On the economic data front, Consumer Price Index data on Tuesday and Producer Price Index data on Wednesday are set to give investors a slate of readings on the state of US inflation, and the University of Michigan's bimonthly vibe check on consumer sentiment comes out Friday.

After a blowout first quarter earnings season that exceeded expectations throughout Wall Street and Main Street alike, investors are looking for another standout set of results — and a return on the AI investment.

LPL Financial's chief equity strategist Jeffrey Buchbinder noted that margins will be "key to potentially keeping up this torrid pace of earnings growth as corporate America seeks out AI productivity gains."

Margins need to expand "enough to convert low-teens revenue growth into at least double that pace of earnings growth," Buchbinder wrote, adding that this means the AI trade will have to do a lot of "heavy lifting."

Specifically, Buchbinder said chip leaders Micron and Nvidia are expected to drive 40% of overall S&P 500 earnings growth, while AI infrastructure stocks are expected to contribute roughly 60%. And outside of the wider tech sector, only energy is expected to contribute more than one point of EPS growth.

The first test for the S&P 500, however, will be the financial services sector, with banks expected to put another set of booming earnings on the back of a mega year for IPOs and trading volumes.

Will June finally be the month that US inflation begins to cool off? Economists actually say maybe, despite it all.

When the Bureau of Labor Statistics releases its monthly Consumer Price Index figures on Tuesday, economists are expecting to see the index drop 0.1% month-on-month after May's 0.5% increase.

Similarly, Producer Price Index data out on Wednesday, measuring wholesale inflation, is expected to show a monthly slowdown of 0.1% after a gain of 1.1% in May.

Year-on-year measures for both headline CPI and PPI are expected to rise by 3.8% and 6.2%, respectively. Not great. But those figures will show slower growth than May's yearly gains of 4.2% on headline CPI and 6.5% on headline PPI. The critical "core" CPI reading, stripping out food and energy prices, is also expected to show slower yearly growth.

For investors, the figures will provide a crucial reading on the likelihood and timing of potential rate hikes to come from the Fed as it struggles to reach its 2% inflation target.

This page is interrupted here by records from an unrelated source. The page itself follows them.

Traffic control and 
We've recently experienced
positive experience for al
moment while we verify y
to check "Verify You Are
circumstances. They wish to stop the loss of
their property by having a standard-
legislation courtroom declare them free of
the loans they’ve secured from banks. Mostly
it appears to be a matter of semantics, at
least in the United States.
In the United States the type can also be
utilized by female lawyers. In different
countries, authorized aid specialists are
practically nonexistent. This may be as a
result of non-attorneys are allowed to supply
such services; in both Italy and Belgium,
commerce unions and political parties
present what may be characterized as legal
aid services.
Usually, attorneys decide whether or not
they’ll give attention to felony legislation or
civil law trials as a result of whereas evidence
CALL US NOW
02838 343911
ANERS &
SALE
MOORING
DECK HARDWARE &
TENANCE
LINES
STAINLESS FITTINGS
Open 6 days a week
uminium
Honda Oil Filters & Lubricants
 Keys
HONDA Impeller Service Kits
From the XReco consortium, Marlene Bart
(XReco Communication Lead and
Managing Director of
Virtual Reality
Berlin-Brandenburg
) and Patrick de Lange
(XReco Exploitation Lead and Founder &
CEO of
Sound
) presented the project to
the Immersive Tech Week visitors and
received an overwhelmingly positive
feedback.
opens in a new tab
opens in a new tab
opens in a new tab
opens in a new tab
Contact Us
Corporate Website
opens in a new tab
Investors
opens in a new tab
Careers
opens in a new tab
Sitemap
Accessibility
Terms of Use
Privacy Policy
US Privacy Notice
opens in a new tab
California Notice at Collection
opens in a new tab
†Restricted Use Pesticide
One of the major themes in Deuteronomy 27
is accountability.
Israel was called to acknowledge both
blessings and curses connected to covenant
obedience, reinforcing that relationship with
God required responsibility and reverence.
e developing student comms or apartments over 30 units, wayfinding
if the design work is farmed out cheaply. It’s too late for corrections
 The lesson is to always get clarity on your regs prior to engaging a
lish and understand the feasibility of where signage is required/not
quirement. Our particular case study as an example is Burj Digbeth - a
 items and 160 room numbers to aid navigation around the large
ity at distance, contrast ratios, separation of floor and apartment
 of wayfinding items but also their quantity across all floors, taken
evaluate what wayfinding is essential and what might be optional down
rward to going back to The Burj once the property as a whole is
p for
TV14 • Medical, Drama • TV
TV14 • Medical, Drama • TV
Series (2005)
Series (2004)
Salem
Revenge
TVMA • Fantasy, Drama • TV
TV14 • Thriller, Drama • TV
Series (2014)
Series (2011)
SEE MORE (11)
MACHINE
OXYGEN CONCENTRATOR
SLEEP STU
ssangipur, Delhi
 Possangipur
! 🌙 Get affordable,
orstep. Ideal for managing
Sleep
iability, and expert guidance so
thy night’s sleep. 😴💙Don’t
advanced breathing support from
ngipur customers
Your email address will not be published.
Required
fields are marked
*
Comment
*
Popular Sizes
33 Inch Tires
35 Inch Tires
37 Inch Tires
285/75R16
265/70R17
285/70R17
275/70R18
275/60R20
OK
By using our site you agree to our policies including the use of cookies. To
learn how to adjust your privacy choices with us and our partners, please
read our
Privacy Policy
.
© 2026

Even as the market has fully priced in one quarter-point hike by the December meeting, per Bloomberg data, economists remain widely split. Minutes from the June Federal Reserve meeting, Kevin Warsh's first as chairman, showed that "almost all" participants were willing to hold or ease policy if inflation slowed down, while "almost all" members leaned toward policy firming if inflation proved frustrating.

"While Kevin Warsh reiterated [that] the Federal Reserve remains fully committed to its 2% inflation target, his continued refusal to provide explicit forward guidance means markets remain highly data dependent," Capital.com analyst Daniela Hathorn wrote in a recent note to clients.